PROVIDED RECORDS =>
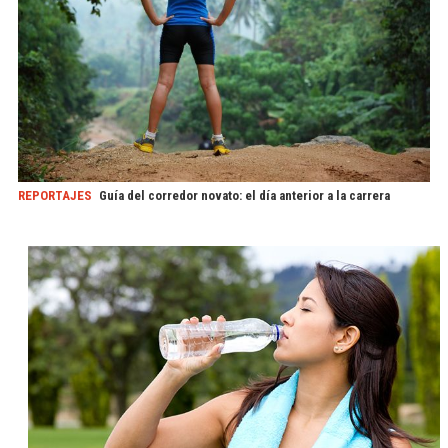
REPORTAJES
Guía del corredor novato: el día anterior a la carrera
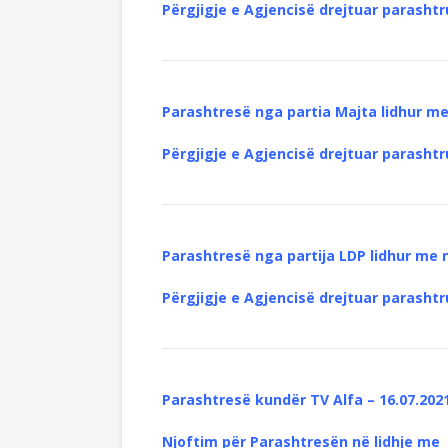
Përgjigje e Agjencisë drejtuar parashtr
Parashtresë nga partia Majta lidhur me
Përgjigje e Agjencisë drejtuar parashtr
Parashtresë nga partija LDP lidhur me n
Përgjigje e Agjencisë drejtuar parashtr
Parashtresë kundër TV Alfa – 16.07.202
Njoftim
p
ër
Parashtres
ë
n në lidhje me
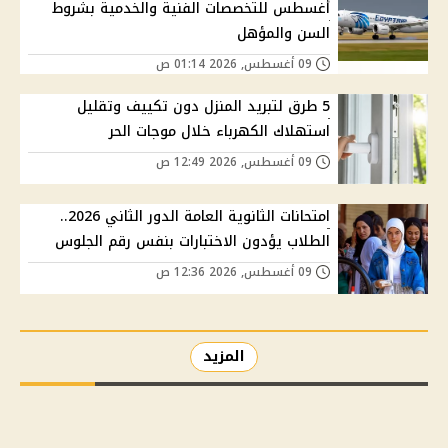
أغسطس للتخصصات الفنية والخدمية بشروط
السن والمؤهل
09 أغسطس, 2026 01:14 ص
5 طرق لتبريد المنزل دون تكييف وتقليل
استهلاك الكهرباء خلال موجات الحر
09 أغسطس, 2026 12:49 ص
امتحانات الثانوية العامة الدور الثاني 2026..
الطلاب يؤدون الاختبارات بنفس رقم الجلوس
09 أغسطس, 2026 12:36 ص
المزيد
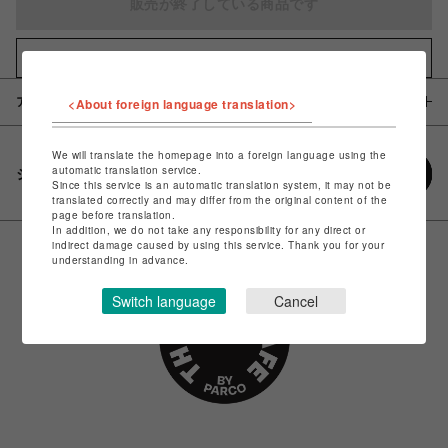
販売が終了している商品です
お気に入りアイテムに追加
アイテム説明 / 素材
<About foreign language translation>
We will translate the homepage into a foreign language using the
automatic translation service.
シェアする
Since this service is an automatic translation system, it may not be
translated correctly and may differ from the original content of the
page before translation.
In addition, we do not take any responsibility for any direct or
indirect damage caused by using this service. Thank you for your
understanding in advance.
Switch language
Cancel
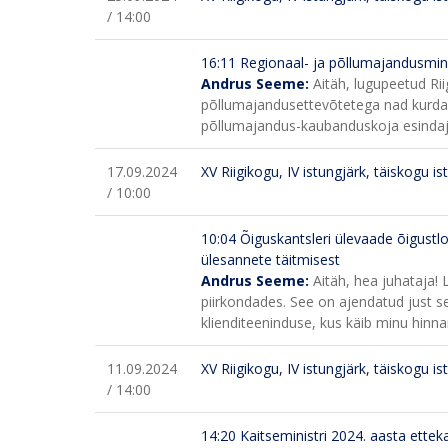
/ 14:00
16:11
Regionaal- ja põllumajandusminis
Andrus Seeme:
Aitäh, lugupeetud Ri
põllumajandusettevõtetega nad kurdava
põllumajandus-kaubanduskoja esindaja 
17.09.2024
XV Riigikogu, IV istungjärk, täiskogu is
/ 10:00
10:04 Õiguskantsleri ülevaade õigust
ülesannete täitmisest
Andrus Seeme:
Aitäh, hea juhataja!
piirkondades. See on ajendatud just s
klienditeeninduse, kus käib minu hinna
11.09.2024
XV Riigikogu, IV istungjärk, täiskogu is
/ 14:00
14:20
Kaitseministri 2024. aasta etteka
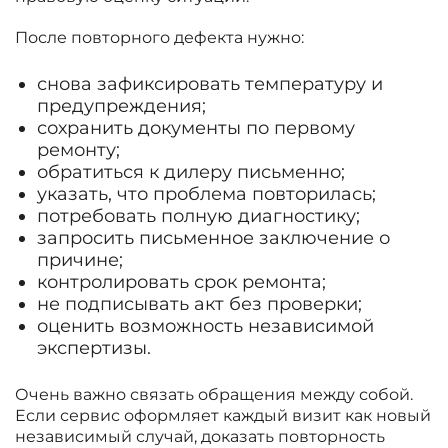
После повторного дефекта нужно:
снова зафиксировать температуру и
предупреждения;
сохранить документы по первому
ремонту;
обратиться к дилеру письменно;
указать, что проблема повторилась;
потребовать полную диагностику;
запросить письменное заключение о
причине;
контролировать срок ремонта;
не подписывать акт без проверки;
оценить возможность независимой
экспертизы.
Очень важно связать обращения между собой.
Если сервис оформляет каждый визит как новый
независимый случай, доказать повторность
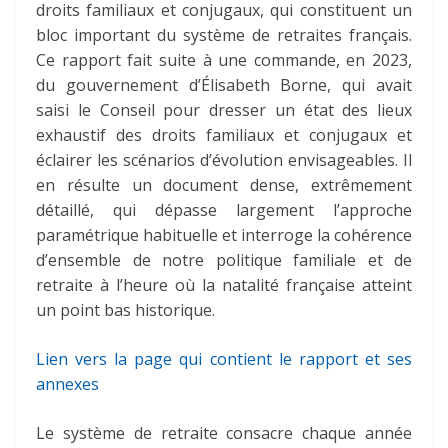
droits familiaux et conjugaux, qui constituent un
bloc important du système de retraites français.
Ce rapport fait suite à une commande, en 2023,
du gouvernement d’Élisabeth Borne, qui avait
saisi le Conseil pour dresser un état des lieux
exhaustif des droits familiaux et conjugaux et
éclairer les scénarios d’évolution envisageables. Il
en résulte un document dense, extrêmement
détaillé, qui dépasse largement l’approche
paramétrique habituelle et interroge la cohérence
d’ensemble de notre politique familiale et de
retraite à l’heure où la natalité française atteint
un point bas historique.
Lien vers la page qui contient le rapport et ses
annexes
Le système de retraite consacre chaque année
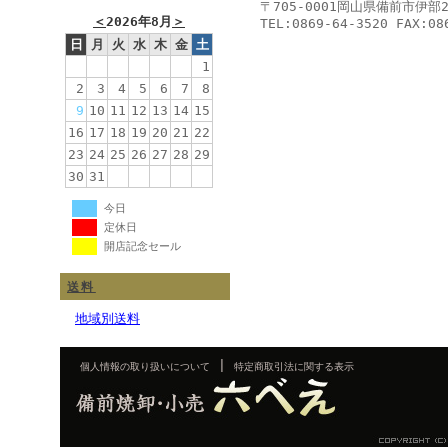
〒705-0001岡山県備前市伊部
＜
2026年8月
＞
TEL:0869-64-3520 FAX:08
日
月
火
水
木
金
土
1
2
3
4
5
6
7
8
9
10
11
12
13
14
15
16
17
18
19
20
21
22
23
24
25
26
27
28
29
30
31
今日
定休日
開店記念セール
送料
地域別送料
|
個人情報の取り扱いについて
特定商取引法に関する表示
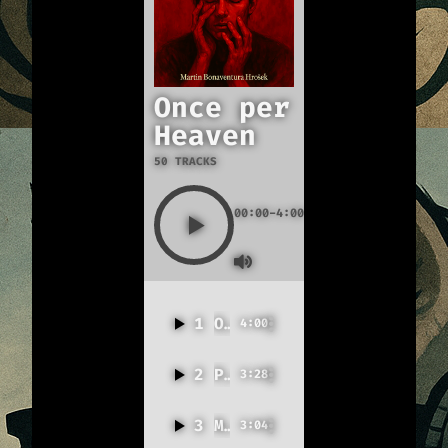
Once per
Heaven
50 TRACKS
00:00
-4:00
1
Once per Heaven
4:00
2
Poslední sbohem
3:28
3
My heart is glass (Wolves)
3:04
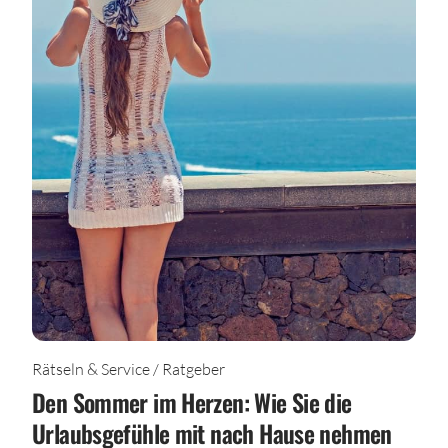
Rätseln & Service / Ratgeber
Den Sommer im Herzen: Wie Sie die
Urlaubsgefühle mit nach Hause nehmen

WHAT THE TASK ASKS => Leave the pictures out and output exactly the lines above, from the start of the listing through the line with "امتحانات الثانوية العامة الدور الثاني 2026..".

FINISHED EXERCISE =>
REPORTAJES
Guía del corredor novato: el día anterior a la carrera
Përgjigje e Agjencisë drejtuar parashtr
Parashtresë nga partia Majta lidhur me
Përgjigje e Agjencisë drejtuar parashtr
Parashtresë nga partija LDP lidhur me n
Përgjigje e Agjencisë drejtuar parashtr
Parashtresë kundër TV Alfa – 16.07.202
Njoftim
p
ër
Parashtres
ë
n në lidhje me
أغسطس للتخصصات الفنية والخدمية بشروط
السن والمؤهل
09 أغسطس, 2026 01:14 ص
5 طرق لتبريد المنزل دون تكييف وتقليل
استهلاك الكهرباء خلال موجات الحر
09 أغسطس, 2026 12:49 ص
امتحانات الثانوية العامة الدور الثاني 2026..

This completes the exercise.